AGADIR - UN FOYER DANS LA TOURMENTE EN 1960

par le Médecin Principal Bouchet

 

S'il existe quelques symboles de continuité dans l'effort, c'est bien le Foyer d'Agadir qui nous l'a montré avant, pendant et après le séisme d'Agadir (Maroc) en 1960.


Quand tout s'effondre au rythme des grandes catastrophes, quand l'essentiel paraît capital, quand la survie est le problème immédiat, combien a pu paraître simple, quelquefois puéril de continuer à faire marcher un Foyer au milieu des ruines et des deuils.


Et pourtant, Monsieur et Madame Verne avaient compris qu'il fallait absolument conjurer le sentiment de précarité et faire revivre les équipages en les écartant d'un état d'esprit d'abandon, et d'un sentiment lancinant de l'ennui et du définitif. Alors, sans cahots, sans à coup, l'on vit ces deux directeurs de Foyer poursuivrent leurs activités, très naturellement, comme si rien ne s'était passé, et ce fut une belle victoire de la vie de redonner aux fins de cauchemard l'allure d'une activité étale, sereine et quasi normale, en apparence au moins.

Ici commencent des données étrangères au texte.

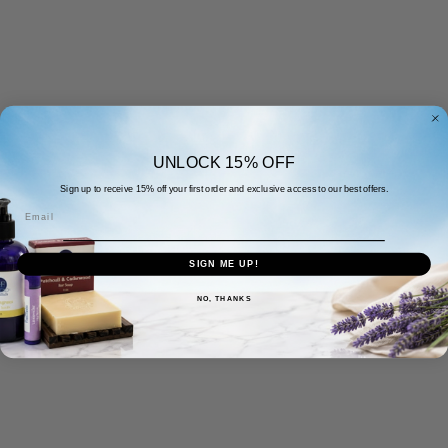
UNLOCK 15% OFF
Sign up to receive 15% off your first order and exclusive access to our best offers.
Email
SIGN ME UP!
NO, THANKS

Car rien ne fut facile ni normal.


Il n'était pas facile de faire reparaître le journal "Périscope", de ramener les adeptes à l'atelier de peinture, de remettre en route les cours du soir, le cinéma avec les fauteuils récupérés de quelques carcasses d'avions...


Il n'était pas facile de créer de toutes pièces une laverie avec des machines à laver glanées à Casablanca auprès de commerçants généreux.

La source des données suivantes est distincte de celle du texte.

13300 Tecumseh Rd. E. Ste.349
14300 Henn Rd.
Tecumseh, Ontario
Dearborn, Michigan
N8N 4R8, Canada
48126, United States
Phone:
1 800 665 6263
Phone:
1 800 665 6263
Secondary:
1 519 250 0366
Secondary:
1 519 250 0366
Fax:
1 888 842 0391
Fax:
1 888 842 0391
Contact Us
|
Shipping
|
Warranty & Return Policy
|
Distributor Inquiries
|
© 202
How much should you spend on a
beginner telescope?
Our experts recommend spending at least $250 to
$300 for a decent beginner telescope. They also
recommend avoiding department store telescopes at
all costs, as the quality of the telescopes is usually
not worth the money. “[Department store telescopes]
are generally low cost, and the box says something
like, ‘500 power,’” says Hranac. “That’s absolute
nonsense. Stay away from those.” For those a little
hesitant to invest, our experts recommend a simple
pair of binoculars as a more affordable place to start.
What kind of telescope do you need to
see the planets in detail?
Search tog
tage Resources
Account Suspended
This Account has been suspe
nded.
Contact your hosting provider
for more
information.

Il ne fut pas facile pendant une semaine d'épouvante et de panique de calmer les esprits, d'accueillir à titre privé des dizaines de garçons désarçonnés par la fatigue, l'émotion et l'inquiétude.

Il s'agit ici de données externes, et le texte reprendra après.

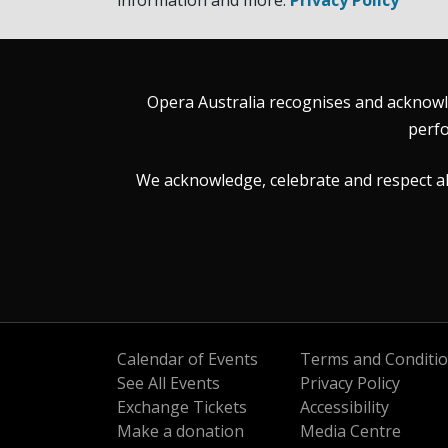
information and more.
Privacy Policy
Opera Australia recognises and acknowle
perfo
We acknowledge, celebrate and respect all 
Calendar of Events
Terms and Conditi
See All Events
Privacy Policy
Exchange Tickets
Accessibility
Make a donation
Media Centre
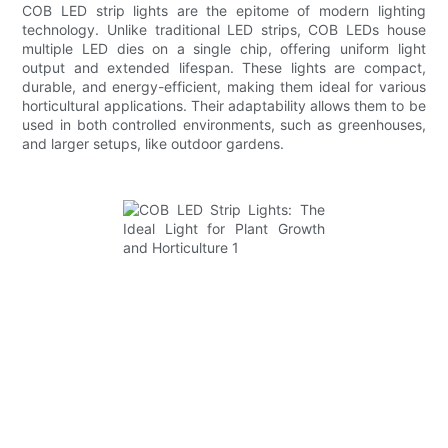
COB LED strip lights are the epitome of modern lighting
technology. Unlike traditional LED strips, COB LEDs house
multiple LED dies on a single chip, offering uniform light
output and extended lifespan. These lights are compact,
durable, and energy-efficient, making them ideal for various
horticultural applications. Their adaptability allows them to be
used in both controlled environments, such as greenhouses,
and larger setups, like outdoor gardens.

Bien sûr, l'autorité militaire pourvoyait à l'essentiel, mais l'essentiel n'était pas tout pour ces jeunes gens isolés dans des conditions inhabituelles. Alors le Foyer éclata selon les déplacements de Monsieur et Madame Verne et l'on vit éclore une foule de réalisations, ou on les retrouvait toujours à quelque niveau que ce soit.


La Croix Rouge installait des centres médicaux quelque part ; il y avait toujours un Verne en train de charrier des lits ou des couvertures, qu'il réussissait d'ailleurs à alimenter par avion entier en provenance d'Allemagne, venu Dieu seul sait comment.


Agadir n'est plus, mais la Base reste ; la Base qui s'est dépensée sans compter ; la Base qui essaye maintenant de panser ses blessures et surtout d'oublier, après ces moments de fièvre. L'oubli est dur à obtenir, des secousses vont encore maintenir l'angoisse pendant longtemps. Et surtout l'on se retrouve seul, avec des familles séparées, des amis perdus et, hélas, un cimetière qui n'existait pas auparavant.


Aussi, n'oublierai-je jamais ceux qui nous ont réinsufflé courage et joie de vivre. Ceux qui, délaissant leurs propres problèmes, se sont alors dépensés de tous côtés, se sont alors dévoués pour tous afin de refaire de cette Base une grande famille. Ils ont su consoler les tristes, faire oublier leur isolement aux séparés. Ils ont fait du Foyer le lieu de réunion par excellence, le centre d'attraction de tous. Ils nous ont fait oublier qu'"avant", il y avait une ville autour de nous. Ils nous ont redonné goût de sourire.


Monsieur et Madame Verne, comme tous ceux qui ont vécu cette époque, j'en garde un souvenir inoubliable et je veux encore vous en remercier.